Abstract

Abstract This article explores the responses to early modern colonial enterprises in the writings of four major English writers: Edmund Spenser, Sir Walter Raleigh, Gabriel Harvey and Thomas Nashe. The article shows how diverse responses to such undertakings were and that there was as much hostility and indifference as there was enthusiasm, not only for political and/or moral reasons but also because expensive overseas ventures were sometimes thought of as a needless waste of money and lives. In doing so the article aims to contribute towards recent calls to ‘decolonize’ the university and the curriculum, showing that responses to colonialism in colonising societies were never monolithic and that it is important that this historical reality is recognised if we are to engage seriously with the impact of colonialism and imperialism. Harvey and Raleigh were enthusiastic proponents of the benefits of colonial settlements, and took their cue from reading Richard Hakluyt the Younger’s Principal Navigations (1589), which suggested that the English had always thrived when they had ventured overseas and expanded their dominions.
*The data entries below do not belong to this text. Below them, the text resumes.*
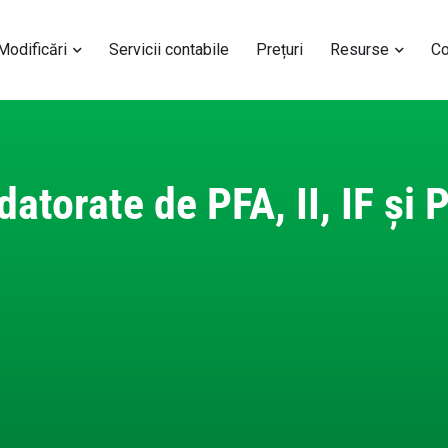
 Modificări
Servicii contabile
Prețuri
Resurse
Co
torate de PFA, II, IF și P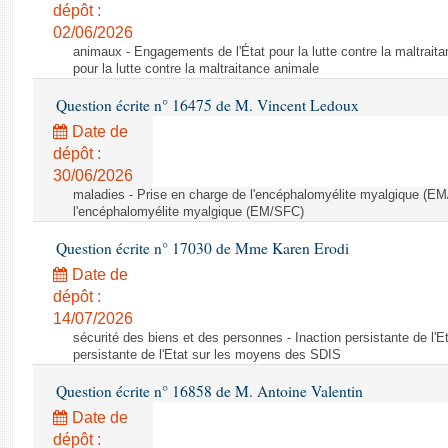
dépôt :
02/06/2026
animaux - Engagements de l'État pour la lutte contre la maltrait
pour la lutte contre la maltraitance animale
Question écrite n° 16475 de M. Vincent Ledoux
Date de
dépôt :
30/06/2026
maladies - Prise en charge de l'encéphalomyélite myalgique (EM
l'encéphalomyélite myalgique (EM/SFC)
Question écrite n° 17030 de Mme Karen Erodi
Date de
dépôt :
14/07/2026
sécurité des biens et des personnes - Inaction persistante de l'
persistante de l'Etat sur les moyens des SDIS
Question écrite n° 16858 de M. Antoine Valentin
Date de
dépôt :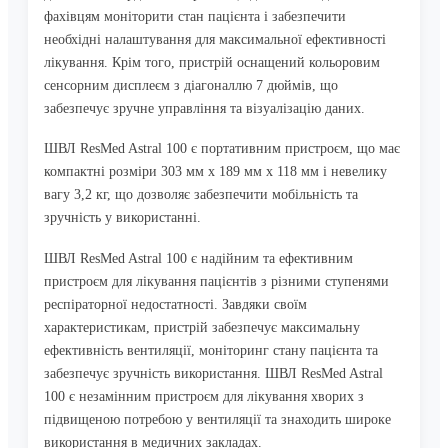
фахівцям моніторити стан пацієнта і забезпечити
необхідні налаштування для максимальної ефективності
лікування. Крім того, пристрій оснащений кольоровим
сенсорним дисплеєм з діагоналлю 7 дюймів, що
забезпечує зручне управління та візуалізацію даних.
ШВЛ ResMed Astral 100 є портативним пристроєм, що має
компактні розміри 303 мм х 189 мм х 118 мм і невелику
вагу 3,2 кг, що дозволяє забезпечити мобільність та
зручність у використанні.
ШВЛ ResMed Astral 100 є надійним та ефективним
пристроєм для лікування пацієнтів з різними ступенями
респіраторної недостатності. Завдяки своїм
характеристикам, пристрій забезпечує максимальну
ефективність вентиляції, моніторинг стану пацієнта та
забезпечує зручність використання. ШВЛ ResMed Astral
100 є незамінним пристроєм для лікування хворих з
підвищеною потребою у вентиляції та знаходить широке
використання в медичних закладах.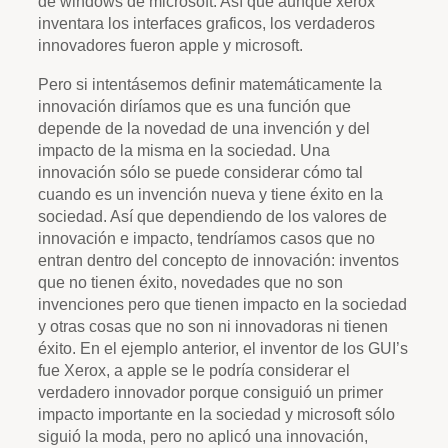
de windows de microsoft. Así que aunque xerox
inventara los interfaces graficos, los verdaderos
innovadores fueron apple y microsoft.
Pero si intentásemos definir matemáticamente la
innovación diríamos que es una función que
depende de la novedad de una invención y del
impacto de la misma en la sociedad. Una
innovación sólo se puede considerar cómo tal
cuando es un invención nueva y tiene éxito en la
sociedad. Así que dependiendo de los valores de
innovación e impacto, tendríamos casos que no
entran dentro del concepto de innovación: inventos
que no tienen éxito, novedades que no son
invenciones pero que tienen impacto en la sociedad
y otras cosas que no son ni innovadoras ni tienen
éxito. En el ejemplo anterior, el inventor de los GUI’s
fue Xerox, a apple se le podría considerar el
verdadero innovador porque consiguió un primer
impacto importante en la sociedad y microsoft sólo
siguió la moda, pero no aplicó una innovación,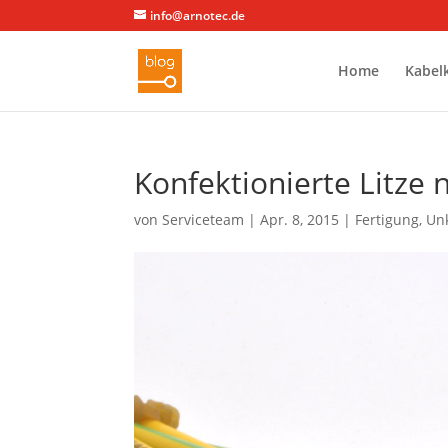
info@arnotec.de
Home
Kabel
Konfektionierte Litze
von
Serviceteam
|
Apr. 8, 2015
|
Fertigung
,
Unk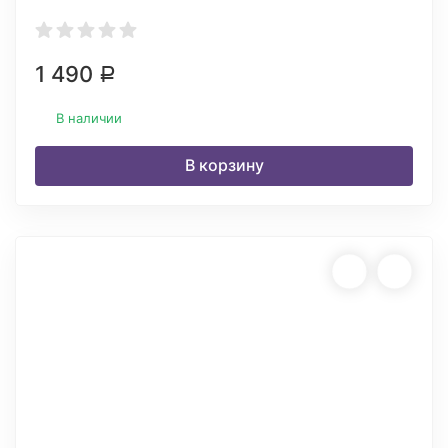
1 490
Р
В наличии
В корзину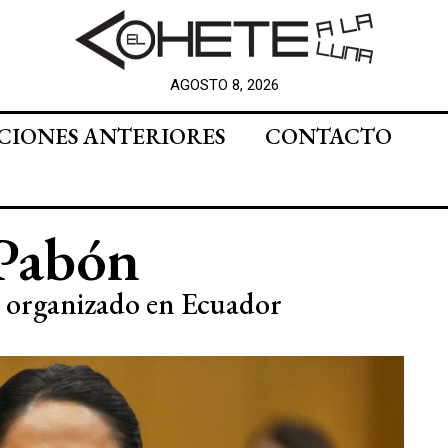
AGOSTO 8, 2026
CIONES ANTERIORES
CONTACTO
 Pabón
en organizado en Ecuador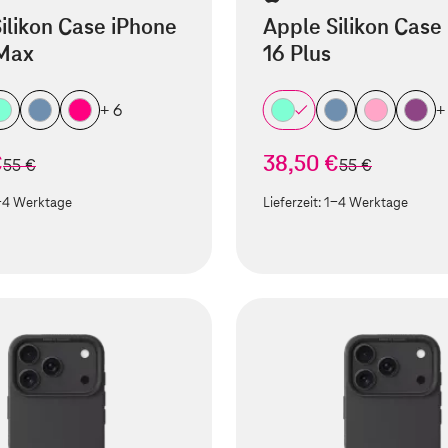
ilikon Case iPhone
Apple Silikon Case
 Max
16 Plus
+ 6
+
€
38,50 €
statt
statt
55 €
55 €
-4 Werktage
Lieferzeit:
1-4 Werktage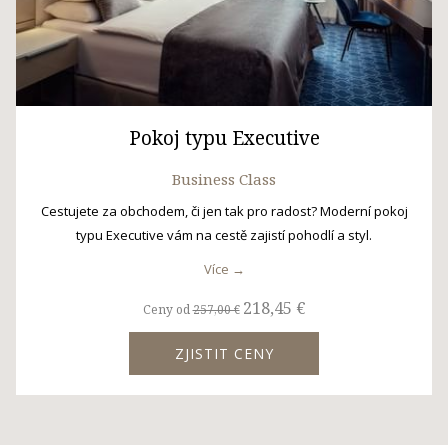
Pokoj typu Executive
Business Class
Cestujete za obchodem, či jen tak pro radost? Moderní pokoj
typu Executive vám na cestě zajistí pohodlí a styl.
Více
218,45 €
Ceny od
257,00 €
ZJISTIT CENY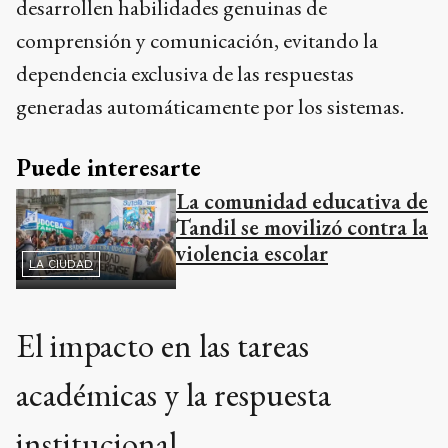
desarrollen habilidades genuinas de
comprensión y comunicación, evitando la
dependencia exclusiva de las respuestas
generadas automáticamente por los sistemas.
Puede interesarte
La comunidad educativa de
Tandil se movilizó contra la
violencia escolar
LA CIUDAD
El impacto en las tareas
académicas y la respuesta
institucional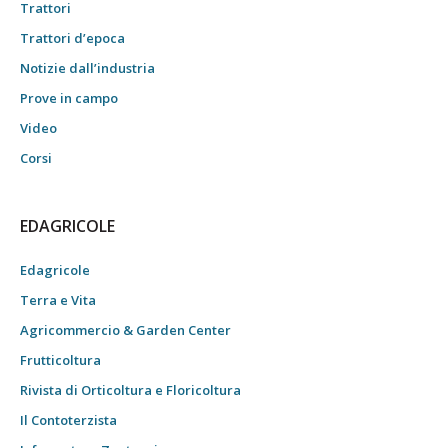
Trattori
Trattori d’epoca
Notizie dall’industria
Prove in campo
Video
Corsi
EDAGRICOLE
Edagricole
Terra e Vita
Agricommercio & Garden Center
Frutticoltura
Rivista di Orticoltura e Floricoltura
Il Contoterzista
Spenser was much more ambivalent, despite his status as a colonist in Ireland after 1580, and Nashe was scornful of the purpose of such grand plans. For Nashe, partly inspired by his vitriolic quarrel with Harvey, it was much more important to concentrate on the locality of England itself and he accuses others of failing to see what surrounds them because they have been misled by the prospect of plunder and profit from exotic lands.